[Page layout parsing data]
▶
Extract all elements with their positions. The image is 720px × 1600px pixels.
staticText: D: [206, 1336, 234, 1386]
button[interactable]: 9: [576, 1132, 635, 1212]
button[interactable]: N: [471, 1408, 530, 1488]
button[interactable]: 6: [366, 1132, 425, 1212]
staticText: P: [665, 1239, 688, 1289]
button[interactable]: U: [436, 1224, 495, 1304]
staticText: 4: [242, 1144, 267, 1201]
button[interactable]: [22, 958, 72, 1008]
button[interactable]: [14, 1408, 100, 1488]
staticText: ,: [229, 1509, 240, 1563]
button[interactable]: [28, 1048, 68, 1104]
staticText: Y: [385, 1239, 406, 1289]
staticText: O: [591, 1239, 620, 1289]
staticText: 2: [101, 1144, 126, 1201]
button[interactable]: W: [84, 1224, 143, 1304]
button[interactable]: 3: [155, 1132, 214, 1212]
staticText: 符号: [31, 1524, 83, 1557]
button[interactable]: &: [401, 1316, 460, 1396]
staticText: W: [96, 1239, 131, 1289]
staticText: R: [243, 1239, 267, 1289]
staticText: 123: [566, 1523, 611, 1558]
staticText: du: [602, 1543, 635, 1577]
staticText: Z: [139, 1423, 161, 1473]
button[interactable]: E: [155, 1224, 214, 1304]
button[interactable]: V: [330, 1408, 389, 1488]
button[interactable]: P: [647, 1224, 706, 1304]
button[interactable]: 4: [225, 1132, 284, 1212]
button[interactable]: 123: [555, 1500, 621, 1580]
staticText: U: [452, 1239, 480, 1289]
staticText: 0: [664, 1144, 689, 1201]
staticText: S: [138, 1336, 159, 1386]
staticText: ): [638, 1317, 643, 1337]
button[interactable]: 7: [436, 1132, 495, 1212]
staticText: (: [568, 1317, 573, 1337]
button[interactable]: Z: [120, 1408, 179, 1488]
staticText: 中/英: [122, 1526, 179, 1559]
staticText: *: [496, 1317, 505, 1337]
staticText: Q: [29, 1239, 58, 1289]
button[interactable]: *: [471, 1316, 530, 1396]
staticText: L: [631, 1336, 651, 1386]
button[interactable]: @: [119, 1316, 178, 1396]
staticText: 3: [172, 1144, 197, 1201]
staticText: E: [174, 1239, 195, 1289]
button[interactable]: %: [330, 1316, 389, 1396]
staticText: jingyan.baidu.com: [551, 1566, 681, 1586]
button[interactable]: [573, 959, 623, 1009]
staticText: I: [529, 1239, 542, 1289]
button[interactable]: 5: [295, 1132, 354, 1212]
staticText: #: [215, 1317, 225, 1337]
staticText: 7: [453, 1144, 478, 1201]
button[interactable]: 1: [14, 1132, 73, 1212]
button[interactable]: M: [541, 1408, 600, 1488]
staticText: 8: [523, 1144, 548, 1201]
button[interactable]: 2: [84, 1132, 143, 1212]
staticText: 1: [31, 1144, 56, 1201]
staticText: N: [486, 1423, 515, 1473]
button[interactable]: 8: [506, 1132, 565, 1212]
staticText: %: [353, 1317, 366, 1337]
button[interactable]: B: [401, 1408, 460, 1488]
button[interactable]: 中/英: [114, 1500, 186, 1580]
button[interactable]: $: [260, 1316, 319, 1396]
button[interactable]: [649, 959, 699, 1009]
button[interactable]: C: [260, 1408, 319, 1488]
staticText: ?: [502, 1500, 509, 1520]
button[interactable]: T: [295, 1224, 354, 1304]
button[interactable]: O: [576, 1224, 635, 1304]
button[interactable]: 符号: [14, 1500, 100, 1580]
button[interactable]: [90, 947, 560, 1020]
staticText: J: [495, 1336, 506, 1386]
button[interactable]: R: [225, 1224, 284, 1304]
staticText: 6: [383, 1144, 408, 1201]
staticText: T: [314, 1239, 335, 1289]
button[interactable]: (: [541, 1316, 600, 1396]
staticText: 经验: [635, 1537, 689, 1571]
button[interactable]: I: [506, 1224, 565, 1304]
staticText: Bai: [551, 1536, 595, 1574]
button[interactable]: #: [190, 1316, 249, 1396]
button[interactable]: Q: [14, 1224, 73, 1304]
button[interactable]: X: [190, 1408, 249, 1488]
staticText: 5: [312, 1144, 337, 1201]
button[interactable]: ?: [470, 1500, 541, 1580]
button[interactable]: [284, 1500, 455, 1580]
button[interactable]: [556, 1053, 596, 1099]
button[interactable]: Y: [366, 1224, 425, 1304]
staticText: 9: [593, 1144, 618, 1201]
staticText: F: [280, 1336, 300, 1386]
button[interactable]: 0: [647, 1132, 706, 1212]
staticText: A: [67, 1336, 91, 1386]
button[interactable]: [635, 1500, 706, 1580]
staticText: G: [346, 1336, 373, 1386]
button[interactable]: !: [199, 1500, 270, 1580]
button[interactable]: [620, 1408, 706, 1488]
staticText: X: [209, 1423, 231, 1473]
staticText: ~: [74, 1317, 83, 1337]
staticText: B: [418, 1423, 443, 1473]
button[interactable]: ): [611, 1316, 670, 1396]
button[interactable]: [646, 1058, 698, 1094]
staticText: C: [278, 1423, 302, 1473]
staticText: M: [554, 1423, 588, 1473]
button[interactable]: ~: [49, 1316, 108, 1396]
◀
Line by line, retype all of the entries.

## ANSWER SECTION
Extract all elements with their positions. The image is 720px × 1600px pixels.
staticText: D: [206, 1336, 234, 1386]
button[interactable]: 9: [576, 1132, 635, 1212]
button[interactable]: N: [471, 1408, 530, 1488]
button[interactable]: 6: [366, 1132, 425, 1212]
staticText: P: [665, 1239, 688, 1289]
button[interactable]: U: [436, 1224, 495, 1304]
staticText: 4: [242, 1144, 267, 1201]
button[interactable]: [22, 958, 72, 1008]
button[interactable]: [14, 1408, 100, 1488]
staticText: ,: [229, 1509, 240, 1563]
button[interactable]: [28, 1048, 68, 1104]
staticText: Y: [385, 1239, 406, 1289]
staticText: O: [591, 1239, 620, 1289]
staticText: 2: [101, 1144, 126, 1201]
button[interactable]: W: [84, 1224, 143, 1304]
button[interactable]: 3: [155, 1132, 214, 1212]
staticText: 符号: [31, 1524, 83, 1557]
button[interactable]: &: [401, 1316, 460, 1396]
staticText: W: [96, 1239, 131, 1289]
staticText: R: [243, 1239, 267, 1289]
staticText: 123: [566, 1523, 611, 1558]
staticText: du: [602, 1543, 635, 1577]
staticText: Z: [139, 1423, 161, 1473]
button[interactable]: E: [155, 1224, 214, 1304]
button[interactable]: V: [330, 1408, 389, 1488]
button[interactable]: P: [647, 1224, 706, 1304]
button[interactable]: 4: [225, 1132, 284, 1212]
button[interactable]: 123: [555, 1500, 621, 1580]
staticText: U: [452, 1239, 480, 1289]
staticText: 0: [664, 1144, 689, 1201]
staticText: S: [138, 1336, 159, 1386]
staticText: ): [638, 1317, 643, 1337]
button[interactable]: 7: [436, 1132, 495, 1212]
staticText: (: [568, 1317, 573, 1337]
button[interactable]: Z: [120, 1408, 179, 1488]
staticText: 中/英: [122, 1526, 179, 1559]
staticText: *: [496, 1317, 505, 1337]
staticText: Q: [29, 1239, 58, 1289]
button[interactable]: *: [471, 1316, 530, 1396]
staticText: L: [631, 1336, 651, 1386]
button[interactable]: @: [119, 1316, 178, 1396]
staticText: 3: [172, 1144, 197, 1201]
staticText: E: [174, 1239, 195, 1289]
button[interactable]: %: [330, 1316, 389, 1396]
staticText: jingyan.baidu.com: [551, 1566, 681, 1586]
button[interactable]: [573, 959, 623, 1009]
staticText: I: [529, 1239, 542, 1289]
button[interactable]: 5: [295, 1132, 354, 1212]
staticText: #: [215, 1317, 225, 1337]
staticText: 7: [453, 1144, 478, 1201]
button[interactable]: 1: [14, 1132, 73, 1212]
button[interactable]: M: [541, 1408, 600, 1488]
staticText: 8: [523, 1144, 548, 1201]
button[interactable]: 2: [84, 1132, 143, 1212]
staticText: 1: [31, 1144, 56, 1201]
staticText: N: [486, 1423, 515, 1473]
button[interactable]: 8: [506, 1132, 565, 1212]
staticText: %: [353, 1317, 366, 1337]
button[interactable]: B: [401, 1408, 460, 1488]
button[interactable]: 中/英: [114, 1500, 186, 1580]
button[interactable]: $: [260, 1316, 319, 1396]
button[interactable]: [649, 959, 699, 1009]
button[interactable]: C: [260, 1408, 319, 1488]
staticText: ?: [502, 1500, 509, 1520]
button[interactable]: T: [295, 1224, 354, 1304]
button[interactable]: O: [576, 1224, 635, 1304]
button[interactable]: 符号: [14, 1500, 100, 1580]
button[interactable]: [90, 947, 560, 1020]
staticText: J: [495, 1336, 506, 1386]
button[interactable]: R: [225, 1224, 284, 1304]
staticText: 6: [383, 1144, 408, 1201]
staticText: T: [314, 1239, 335, 1289]
button[interactable]: (: [541, 1316, 600, 1396]
staticText: 经验: [635, 1537, 689, 1571]
button[interactable]: I: [506, 1224, 565, 1304]
staticText: Bai: [551, 1536, 595, 1574]
button[interactable]: #: [190, 1316, 249, 1396]
button[interactable]: Q: [14, 1224, 73, 1304]
button[interactable]: X: [190, 1408, 249, 1488]
staticText: 5: [312, 1144, 337, 1201]
button[interactable]: ?: [470, 1500, 541, 1580]
button[interactable]: [284, 1500, 455, 1580]
button[interactable]: [556, 1053, 596, 1099]
button[interactable]: Y: [366, 1224, 425, 1304]
staticText: 9: [593, 1144, 618, 1201]
staticText: F: [280, 1336, 300, 1386]
button[interactable]: 0: [647, 1132, 706, 1212]
staticText: A: [67, 1336, 91, 1386]
button[interactable]: [635, 1500, 706, 1580]
staticText: G: [346, 1336, 373, 1386]
button[interactable]: !: [199, 1500, 270, 1580]
button[interactable]: [620, 1408, 706, 1488]
staticText: X: [209, 1423, 231, 1473]
staticText: ~: [74, 1317, 83, 1337]
staticText: B: [418, 1423, 443, 1473]
button[interactable]: ): [611, 1316, 670, 1396]
button[interactable]: [646, 1058, 698, 1094]
staticText: C: [278, 1423, 302, 1473]
staticText: M: [554, 1423, 588, 1473]
button[interactable]: ~: [49, 1316, 108, 1396]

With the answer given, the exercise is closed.